TODAY's Sheinelle Jones took six weeks off from work to recover after her operation, but Dr. Fauci didn't give himself the same amount of time off.
/ Source: TODAY

Dr. Anthony Fauci has been a leading voice for Americans during the coronavirus pandemic, but last month that voice was briefly silenced when he had to undergo surgery to remove a polyp from his vocal cords.

It's the same procedure that Sheinelle Jones went through earlier this year, and the two discussed what caused their condition and how they're coping Wednesday on TODAY.

Fauci believes his came from a bout of flu in December, an inflamed trachea and then lots of talking when the pandemic hit. Sheinelle's condition was at least in part from her talking for a living; the condition is more common in broadcasters.

After explaining that she thought she heard the polyp in Fauci's voice when she was watching him while resting after her own operation in February, Sheinelle asked Fauci about his recovery process. She was off from work for six weeks and didn't talk for two, but Fauci didn't take the same break.

"I think I probably should have done it your way," he said. "I had the surgery on a Thursday, and the (ear, nose and throat) surgeon told me essentially don't utter a word until Sunday ... I didn't strictly listen to him, but I'm going to be doing that now because I think I may be re-irritating it."

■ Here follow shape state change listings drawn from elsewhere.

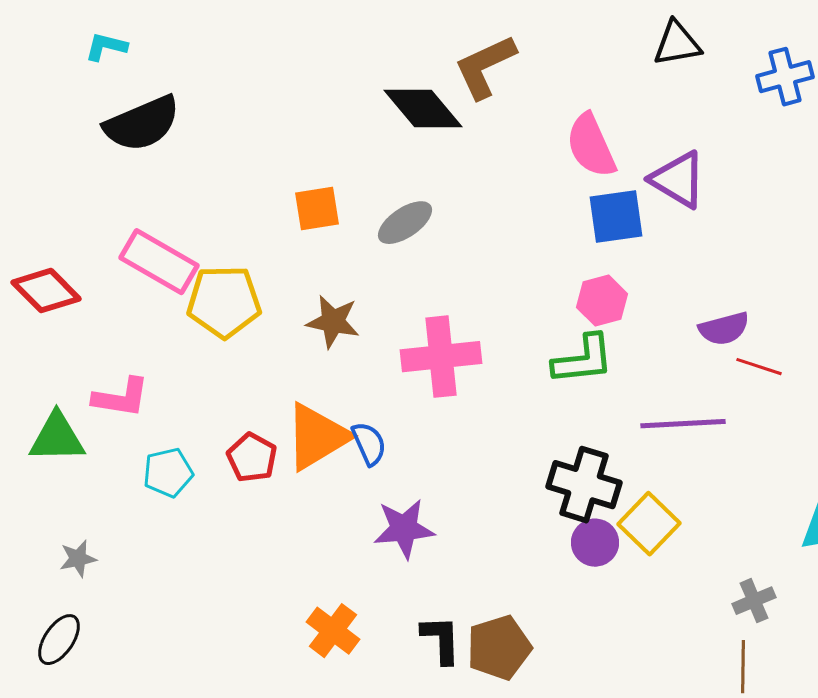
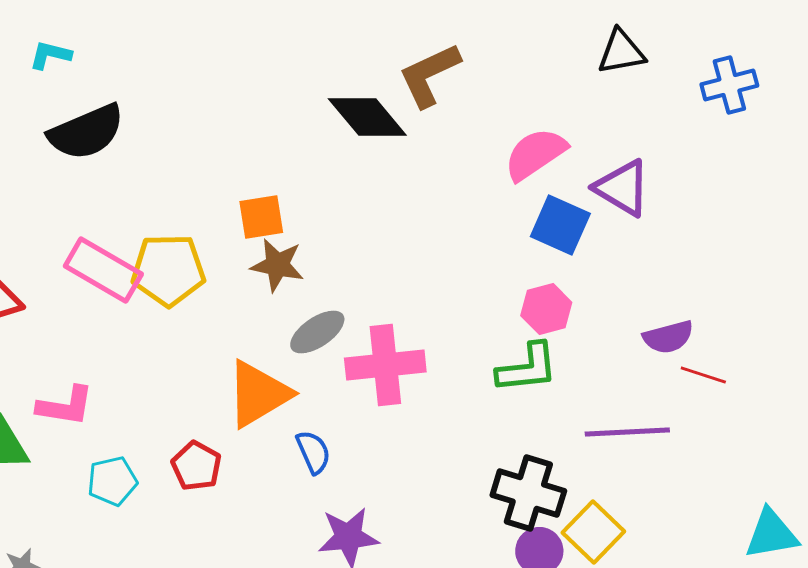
pink semicircle: (591, 146) -> (535, 154), turned 80
blue square: (616, 217) -> (560, 225), turned 32
gray ellipse: (405, 223) -> (317, 332), moved
yellow pentagon: (224, 302) -> (168, 270), moved
brown star: (333, 322) -> (277, 265), moved
orange triangle: (317, 437) -> (258, 394), moved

Fauci added that the doctor told him that after his four-day silent period, he could start talking for four to five minutes but "not back to back. No 30, 45 minute podcasts, no lectures."

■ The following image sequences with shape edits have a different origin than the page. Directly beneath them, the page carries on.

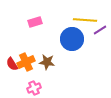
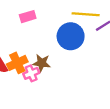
pink cross: (34, 88) -> (31, 73), moved

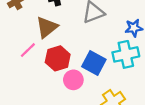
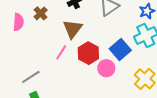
blue square: (94, 63) -> (120, 50), turned 35

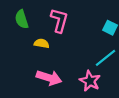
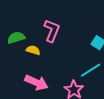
green semicircle: (22, 19) -> (16, 38), moved, turned 84

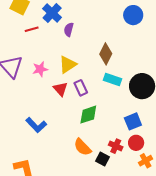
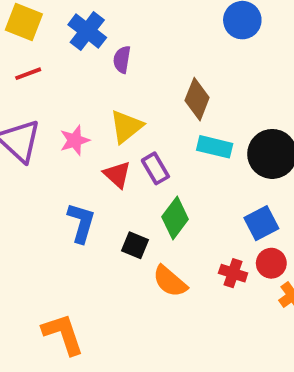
red line: (32, 29) -> (28, 74), moved
green diamond: (88, 115) -> (175, 218), turned -30
blue L-shape: (36, 125) -> (81, 223), moved, turned -115
black square: (103, 159) -> (135, 245), moved

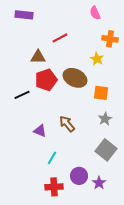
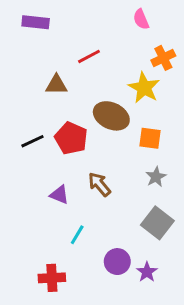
orange cross: (110, 39) -> (163, 58), turned -35
yellow star: (97, 59) -> (144, 88), size x1.5
red pentagon: (46, 80) -> (71, 138), moved, turned -30
red cross: (54, 187) -> (52, 278), moved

"Then we had a bunch of emergency, catastrophic, White House-related — I guess the right word (is) crises," he continued. "I had to get involved in a lot of animated discussion. And then I kicked myself after that because what I did feel that night was it didn't feel 100% great the way it did five days after the surgery. So now I'm pulling back and talking maybe 10 minutes in a row, but not the 35, 40-minute things (that) really knock you out."

This strategy has worked for the most part. "My voice feels great now, as long as I don't talk for the next 20 minutes, that's the point," he said.

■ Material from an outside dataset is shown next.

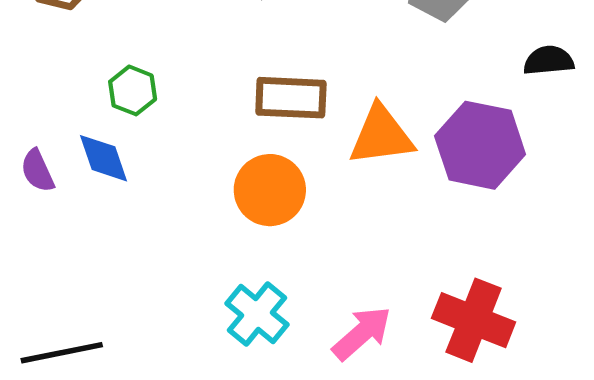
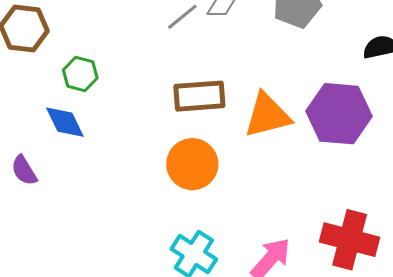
green hexagon: (133, 90) -> (80, 74), moved
blue diamond: (104, 158) -> (65, 122), moved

Fauci suspected something was wrong because his voice wouldn't return after a long lecture like it usually would.

"When I overuse my voice, I sometimes get what looks like a strain, not quite a rasp, and generally over the years, because I give a lot of lectures and off more than I really should, I generally rest my voice for a while, and when you do that, I get the full component back," he said. "But that wasn't the case this time."

"By the time I got to March, it was clear that my voice was shot," he continued. "I would wake up in the morning and do, you know, the TODAY show live. And it would be like, I had a frog in my throat no matter how much I gargled with salt ... how much I drank a hot soup or a hot coffee. When I would get in front of the TV, I couldn't get my normal voice."

It's something TODAY's Savannah Guthrie noticed speaking to the doctor back in April.

"Your voice does not sound great," she told him at the time. "I'm hoping it's just because you're doing a lot of interviews and briefings and stuff."

"No, I'm fine. I'm physically fine, but all I do all day long is brief people," Fauci answered. "I just need to keep my mouth shut for a little while."

Sheinelle then encouraged Fauci to follow the regimen of exercises that doctors recommend after vocal polyp surgery. "It sounds kind of silly, but it works," she said.

At the end of the brief conversation, Sheinelle gave Fauci an assignment of his own.

"So when our interview is finished ... or at least before you go to bed tonight ... take out the stupid worksheets ... You'll feel like ridiculous making all these noises, but tomorrow morning, you'll thank me ... I'm not a doctor, but I can tell you as a person who uses my voice for a living, it works."

"OK, I'll do that, I promise," Fauci said.